DeepSeek reports cyberattack as users make a run for the AI startup
28 Jan 2025

DeepSeek, the Chinese AI startup that came out with an AI assistant that could more than match American AI models like ChatGPT, announced a temporary halt to user registrations following, what the startup said, a cyberattack and a sudden rush for registrations.
In fact, the startup saw a rush of user registrations, leading to outages, after the model became the to-rated free-to-use AI assistant available on Apple’s App Store.
DeepSeek said it resolved the issue of users not being able to log in to the website.
While DeepSeek resolved the temporary glitch, the disruption of the AI market with its low-cost AI assistant, caused a $593 billion dent on Nvidia’s market cap, and send the Nasdaq stock index crashing 3.1 per cent.

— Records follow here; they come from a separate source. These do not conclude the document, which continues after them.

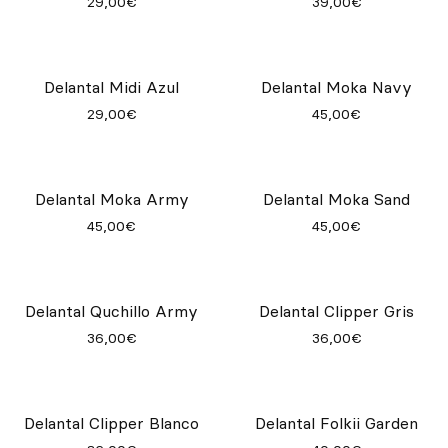
29,00€
39,00€
Delantal Midi Azul
Delantal Moka Navy
29,00€
45,00€
Delantal Moka Army
Delantal Moka Sand
45,00€
45,00€
Delantal Quchillo Army
Delantal Clipper Gris
36,00€
36,00€
Delantal Clipper Blanco
Delantal Folkii Garden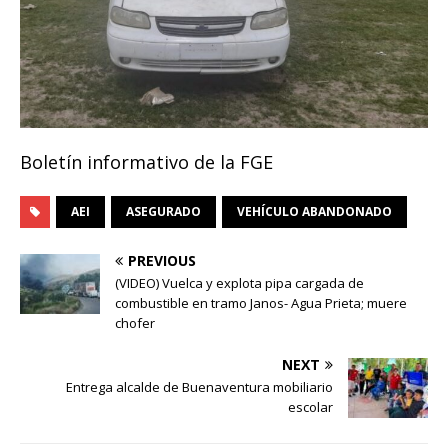
Boletín informativo de la FGE
AEI
ASEGURADO
VEHÍCULO ABANDONADO
PREVIOUS
(VIDEO) Vuelca y explota pipa cargada de
combustible en tramo Janos- Agua Prieta; muere
chofer
NEXT
Entrega alcalde de Buenaventura mobiliario
escolar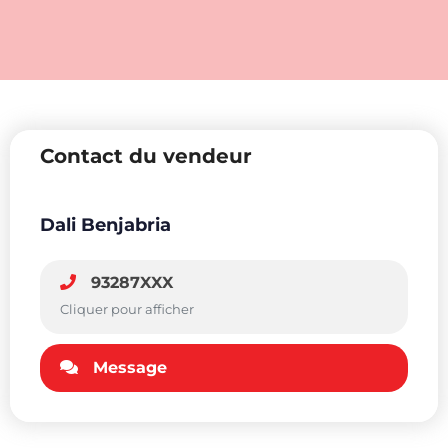
Contact du vendeur
Dali Benjabria
93287XXX
Cliquer pour afficher
Message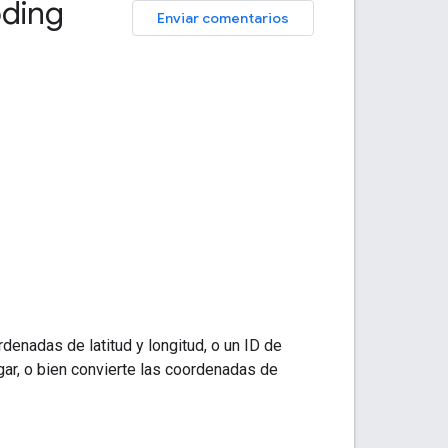
oding
Enviar comentarios
denadas de latitud y longitud, o un ID de
ugar, o bien convierte las coordenadas de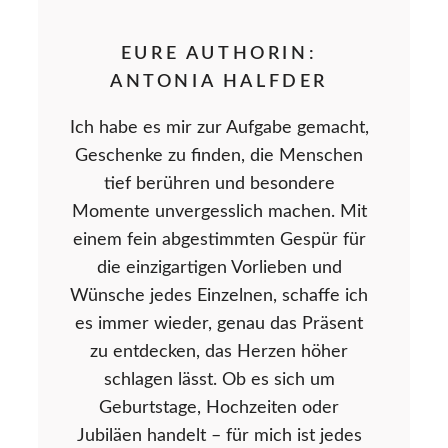
EURE AUTHORIN:
ANTONIA HALFDER
Ich habe es mir zur Aufgabe gemacht,
Geschenke zu finden, die Menschen
tief berühren und besondere
Momente unvergesslich machen. Mit
einem fein abgestimmten Gespür für
die einzigartigen Vorlieben und
Wünsche jedes Einzelnen, schaffe ich
es immer wieder, genau das Präsent
zu entdecken, das Herzen höher
schlagen lässt. Ob es sich um
Geburtstage, Hochzeiten oder
Jubiläen handelt – für mich ist jedes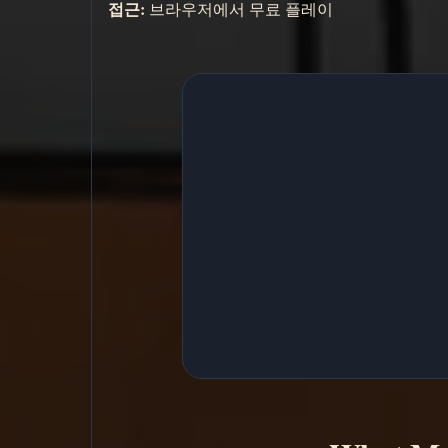
접근:
브라우저에서 무료 플레이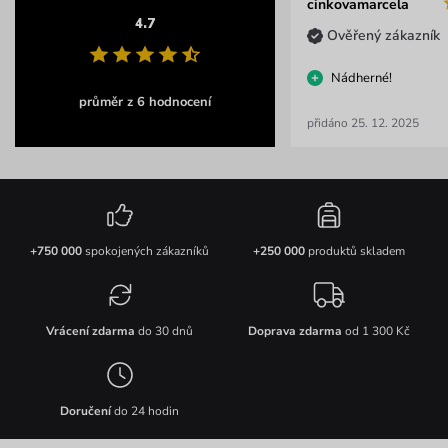
cinkovamarcela
4.7
Ověřený zákazník
Nádherné!
průměr z 6 hodnocení
přidáno 25. 12. 2025
+750 000
spokojených zákazníků
+250 000
produktů skladem
Vrácení zdarma
do 30 dnů
Doprava zdarma
od 1 300 Kč
Doručení
do 24 hodin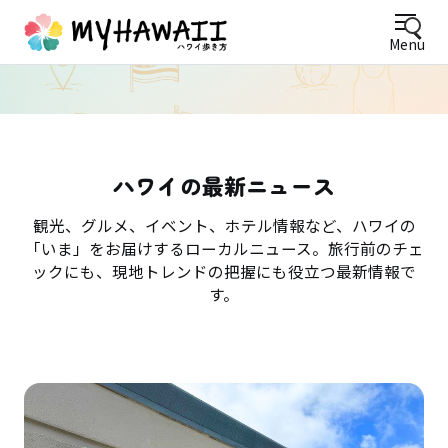
Menu
ハワイの最新ニュース
観光、グルメ、イベント、ホテル情報など、ハワイの
「いま」をお届けするローカルニュース。旅行前のチェ
ックにも、現地トレンドの把握にも役立つ最新情報で
す。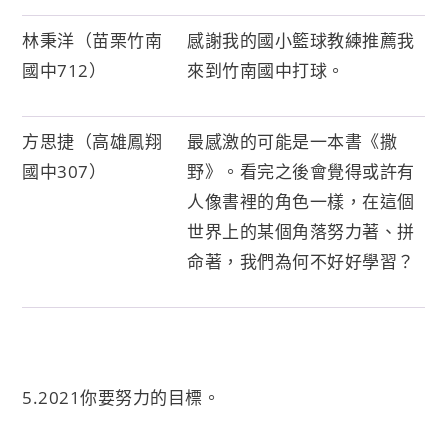
林秉洋（苗栗竹南
感謝我的國小籃球教練推薦我
國中712）
來到竹南國中打球。
方思捷（高雄鳳翔
最感激的可能是一本書《撒
國中307）
野》。看完之後會覺得或許有
人像書裡的角色一樣，在這個
世界上的某個角落努力著、拼
命著，我們為何不好好學習？
5.2021你要努力的目標。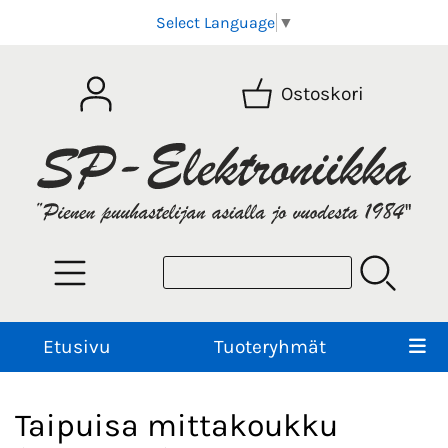
Select Language
▼
Ostoskori
Etusivu
Tuoteryhmät
Taipuisa mittakoukku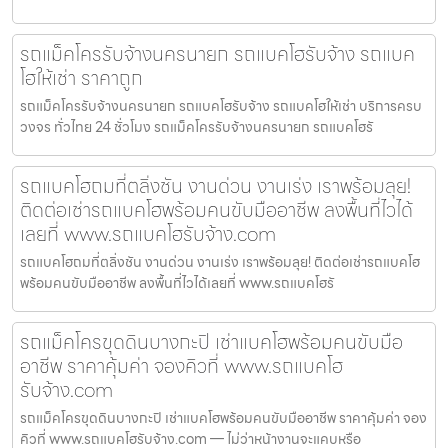
รถแม็คโครรับจ้างนครนายก รถแบคโฮรับจ้าง รถแบค
โฮให้เช่า ราคาถูก
รถแม็คโครรับจ้างนครนายก รถแบคโฮรับจ้าง รถแบคโฮให้เช่า บริการครบ
วงจร ทั่วไทย 24 ชั่วโมง รถแม็คโครรับจ้างนครนายก รถแบคโฮรั
รถแบคโฮถมที่ตลิ่งชัน งานด่วน งานเร่ง เราพร้อมลุย!
ติดต่อเช่ารถแบคโฮพร้อมคนขับมืออาชีพ ลงพื้นที่ไวได้
เลยที่ www.รถแบคโฮรับจ้าง.com
รถแบคโฮถมที่ตลิ่งชัน งานด่วน งานเร่ง เราพร้อมลุย! ติดต่อเช่ารถแบคโฮ
พร้อมคนขับมืออาชีพ ลงพื้นที่ไวได้เลยที่ www.รถแบคโฮรั
รถแม็คโครขุดดินบางกะปิ เช่าแบคโฮพร้อมคนขับมือ
อาชีพ ราคาคุ้มค่า จองคิวที่ www.รถแบคโฮ
รับจ้าง.com
รถแม็คโครขุดดินบางกะปิ เช่าแบคโฮพร้อมคนขับมืออาชีพ ราคาคุ้มค่า จอง
คิวที่ www.รถแบคโฮรับจ้าง.com — ไม่ว่าหน้างานจะแคบหรือ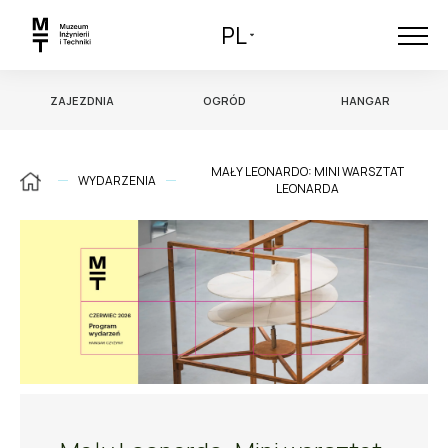
PL
ZAJEZDNIA
OGRÓD
HANGAR
MAŁY LEONARDO: MINI WARSZTAT
WYDARZENIA
LEONARDA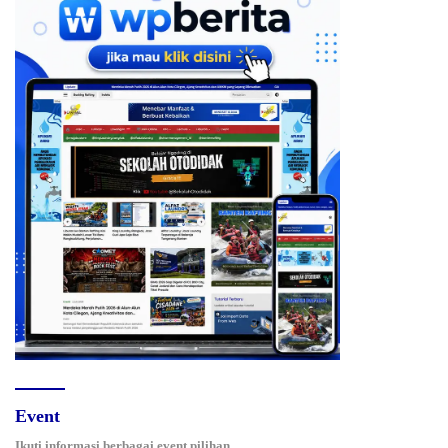
Event
Ikuti informasi berbagai event pilihan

DeepSeek shot to fame last month after its models, including the V3 and R1 outperformed similar models of US tech giants, including Nvidia, which prompted President Donald Trump raise an alarm over US laxity in new age technology development.
Researchers at DeepSeek-AI have developed an upgraded version of Janus, Janus-Pro, to overcome the limitations of earlier models. Janus-Pro offers an optimised training strategy, an expanded and high-quality dataset, and larger model variants – Janus-Pro-1B and Janus-Pro-7B.